Count how many lines below contain the word "their", then give that number alone.
+++
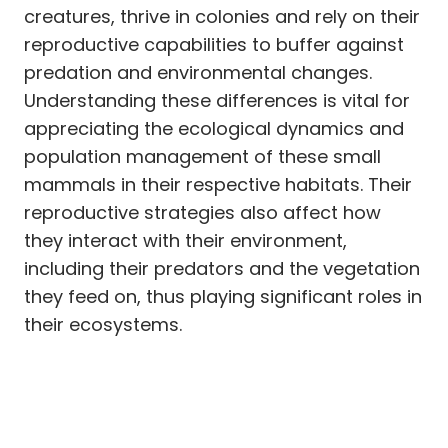
creatures, thrive in colonies and rely on their
reproductive capabilities to buffer against
predation and environmental changes.
Understanding these differences is vital for
appreciating the ecological dynamics and
population management of these small
mammals in their respective habitats. Their
reproductive strategies also affect how
they interact with their environment,
including their predators and the vegetation
they feed on, thus playing significant roles in
their ecosystems.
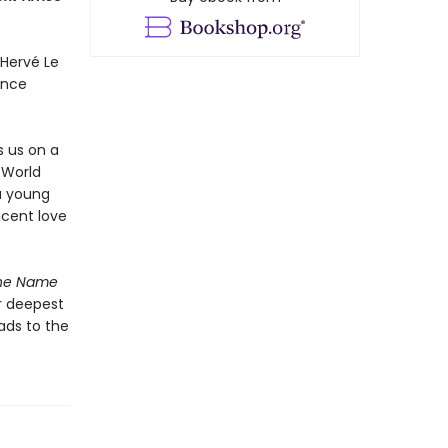
Hervé Le
ance
s us on a
 World
a young
icent love
he Name
r deepest
ads to the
+++
Final answer. 5